Crise de l’enseignement : Le spectre de l’année blanche

samedi 14 janvier 2017 Société & environnement


Ce qui se produit cette année scolaire et académique 2016- 2017 n’a rien à avoir avec les crises précédentes dont la suspension par les syndicats après négociations avec les autorités ayant donné des assurances sur le respect et l’application du cahier de charges à elles remis par les représentants du monde éducatif, n’a pas suivi pour satisfaire les attentes des enseignants dont les revendications portent essentiellement sur de meilleures conditions de vie et de travail. Quoi qu’on dise aujourd’hui, le rythme dans lequel se déroule l’école au Gabon, du moins là où elle semble être effective, n’augure pas de lendemains prometteurs si l’on tient compte du calendrier d’organisation des examens nationaux ou du nombre d’heures indispensables pour la validation d’une année académique dans le supérieur. L’année blanche est- elle à nos portes ?

D’aucuns, y compris chez les enseignants, avancent que, malgré le mouvement de grève illimité lancé par la Conasysed et le Sena d’une part et par le Syndicat national des enseignants et chercheurs d’autre part, l’année blanche peut être évitée si les autorités se montrent plus pragmatiques que dans le passé, en résolvant tous les problèmes auxquels font face les personnels de l’éducation, problèmes maintes fois évoqués lors des échanges entre les différentes parties concernées par les questions en rapport avec l’amélioration des conditions d’enseignement dans le pays.
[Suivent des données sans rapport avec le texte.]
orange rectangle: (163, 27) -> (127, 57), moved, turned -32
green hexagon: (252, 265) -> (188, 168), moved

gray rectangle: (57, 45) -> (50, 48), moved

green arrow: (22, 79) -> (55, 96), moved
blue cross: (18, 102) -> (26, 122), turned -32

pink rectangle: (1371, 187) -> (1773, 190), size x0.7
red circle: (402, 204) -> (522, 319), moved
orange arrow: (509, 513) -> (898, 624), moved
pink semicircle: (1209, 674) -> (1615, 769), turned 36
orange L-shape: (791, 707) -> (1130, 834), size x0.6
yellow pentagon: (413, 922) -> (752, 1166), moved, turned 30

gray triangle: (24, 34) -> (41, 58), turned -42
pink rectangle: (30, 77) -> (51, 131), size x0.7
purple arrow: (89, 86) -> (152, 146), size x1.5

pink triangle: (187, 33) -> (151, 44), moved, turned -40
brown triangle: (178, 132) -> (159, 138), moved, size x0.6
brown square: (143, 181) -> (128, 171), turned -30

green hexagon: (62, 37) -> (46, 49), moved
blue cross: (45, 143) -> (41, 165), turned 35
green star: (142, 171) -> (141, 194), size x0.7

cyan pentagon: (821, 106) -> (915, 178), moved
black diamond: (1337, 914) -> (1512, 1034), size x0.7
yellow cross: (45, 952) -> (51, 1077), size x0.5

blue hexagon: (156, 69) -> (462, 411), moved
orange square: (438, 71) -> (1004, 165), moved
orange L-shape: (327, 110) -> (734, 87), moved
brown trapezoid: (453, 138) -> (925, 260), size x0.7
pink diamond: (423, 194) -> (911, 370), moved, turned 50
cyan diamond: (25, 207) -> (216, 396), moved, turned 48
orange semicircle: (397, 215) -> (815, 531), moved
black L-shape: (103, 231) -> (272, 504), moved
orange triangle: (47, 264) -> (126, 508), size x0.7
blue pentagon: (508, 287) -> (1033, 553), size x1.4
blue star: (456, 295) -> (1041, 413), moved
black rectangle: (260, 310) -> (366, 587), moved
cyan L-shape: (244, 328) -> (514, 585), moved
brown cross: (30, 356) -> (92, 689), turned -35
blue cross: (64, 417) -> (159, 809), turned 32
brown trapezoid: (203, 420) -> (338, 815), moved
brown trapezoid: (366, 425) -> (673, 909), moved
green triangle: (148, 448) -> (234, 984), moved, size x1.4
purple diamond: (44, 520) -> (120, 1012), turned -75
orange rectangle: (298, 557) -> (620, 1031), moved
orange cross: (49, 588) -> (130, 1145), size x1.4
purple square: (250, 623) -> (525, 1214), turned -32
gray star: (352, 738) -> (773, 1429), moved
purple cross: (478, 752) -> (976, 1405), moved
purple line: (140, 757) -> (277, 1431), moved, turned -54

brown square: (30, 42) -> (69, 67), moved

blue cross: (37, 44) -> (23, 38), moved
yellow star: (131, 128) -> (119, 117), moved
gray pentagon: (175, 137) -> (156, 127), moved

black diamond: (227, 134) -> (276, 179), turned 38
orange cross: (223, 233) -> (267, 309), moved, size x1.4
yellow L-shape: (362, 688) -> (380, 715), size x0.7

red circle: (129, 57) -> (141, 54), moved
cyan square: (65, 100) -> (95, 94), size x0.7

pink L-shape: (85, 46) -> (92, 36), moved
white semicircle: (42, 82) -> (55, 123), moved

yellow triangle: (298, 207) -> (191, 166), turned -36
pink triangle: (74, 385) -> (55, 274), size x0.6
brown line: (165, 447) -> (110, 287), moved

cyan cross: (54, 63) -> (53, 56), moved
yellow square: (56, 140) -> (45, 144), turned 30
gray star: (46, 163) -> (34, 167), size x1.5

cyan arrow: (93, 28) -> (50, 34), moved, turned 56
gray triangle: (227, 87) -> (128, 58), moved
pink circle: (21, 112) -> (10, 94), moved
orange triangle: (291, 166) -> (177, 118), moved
Mais, quand vont- elles se mobiliser pour se mettre enfin au travail et de quels moyens disposent- elles pour trouver des solutions pérennes dans l’immédiat ?

A entendre quelqu’un poser la question, on est en droit de se demander si, tant que les syndicats camperont sur leur position et le gouvernement bégaiera devant la foultitude des problèmes sur sa table, il ya lieu de penser que l’année scolaire et académique peut être validée. Ce d’autant plus que le premier trimestre s’est déjà écoulé sans que la situation en général ne se soit améliorée. Certes, il faut que ce soit elles- mêmes les autorités gabonaises qui consentent à déclarer une année blanche, mais des exigences académiques font que l’on ne se fi pas qu’à la déclaration politique pour prendre les choses comme tel, puisque nous sommes arrimés au standards internationaux, nous apprend- on souvent, et que de ce fait, le respect des obligations en matière de choix d’enseignements, de quantification de ceux- ci et d’organisation des examens, de leur validation, sont partout les mêmes. Ce qui fait que si le Gabon ne s’y conforme pas, il court le risque de ne pas voir ses diplômes par exemple être pris en compte sous d’autres cieux, à moins d’un miracle. Que dire des étudiants en fin de cycle et qui désirent poursuivre leurs études hors du pays ?

Pour ne prendre que cet exemple… La liste des revendications est tellement longue que l’on a du mal à imaginer comment le gouvernement qui avance à tout bout de champ que l’année sera difficile, eu égard à la mévente de nos matières premières sur le marché, s’y prendra pour évacuer autant de problèmes : Primes d’incitation à la performance, Pip, Primes d’incitation à la fonction enseignante, Pif, construction de salles de classes supplémentaires, revalorisation du statut de l’enseignant, etc. Autant dire que nous ne sommes là ni plus ni moins que dans un cercle vicieux et qu’au rythme où vont les choses et les réformes au Gabon, il y a fort à parier que le statu- quo risque à nouveau de prévaloir, ce qui représenterait une sérieuse menace pour l’école qui a déjà par le passé souffert de bien de maux, si ce n’est des mêmes maux. A y regarder de très près, on ne voit pas les enseignants desserrer l’étau tant que le gouvernement ne traduira pas ses paroles en actes. Il y a donc lieu de dire qu’en l’état, la balle est donc dans le camp des gouvernants qui doivent plus que jamais aller au- delà du discours politicien qui consiste à gagner du temps.